- **Exercise brief**
The pictures do not go in the copy. Reproduce the rest of the entries exactly.

Stored dataset items:
□ □ □ □ □
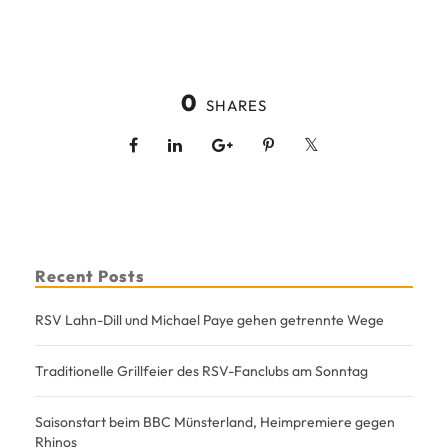
0
SHARES
Recent Posts
RSV Lahn-Dill und Michael Paye gehen getrennte Wege
Traditionelle Grillfeier des RSV-Fanclubs am Sonntag
Saisonstart beim BBC Münsterland, Heimpremiere gegen
Rhinos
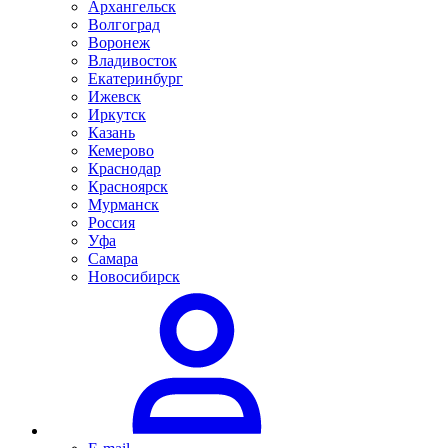
Архангельск
Волгоград
Воронеж
Владивосток
Екатеринбург
Ижевск
Иркутск
Казань
Кемерово
Краснодар
Красноярск
Мурманск
Россия
Уфа
Самара
Новосибирск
□ □ □ □ □
- **Answer below**
0
SHARES
Recent Posts
RSV Lahn-Dill und Michael Paye gehen getrennte Wege
Traditionelle Grillfeier des RSV-Fanclubs am Sonntag
Saisonstart beim BBC Münsterland, Heimpremiere gegen
Rhinos
Архангельск
Волгоград
Воронеж
Владивосток
Екатеринбург
Ижевск
Иркутск
Казань
Кемерово
Краснодар
Красноярск
Мурманск
Россия
Уфа
Самара
Новосибирск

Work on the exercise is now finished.